(DATASET RECORDS begins)
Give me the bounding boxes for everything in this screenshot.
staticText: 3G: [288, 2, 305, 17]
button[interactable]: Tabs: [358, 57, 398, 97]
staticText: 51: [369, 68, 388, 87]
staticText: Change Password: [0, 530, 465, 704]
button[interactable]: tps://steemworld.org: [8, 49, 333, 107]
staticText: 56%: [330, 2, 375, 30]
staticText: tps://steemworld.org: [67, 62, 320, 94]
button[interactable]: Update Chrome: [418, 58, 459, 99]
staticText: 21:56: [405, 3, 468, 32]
(DATASET RECORDS ends)
PROBLEM TO SOLVE> Where a line of the entries holds the string "interactable", include it in the count, and give only the final number.

RESPONSE BELOW> 3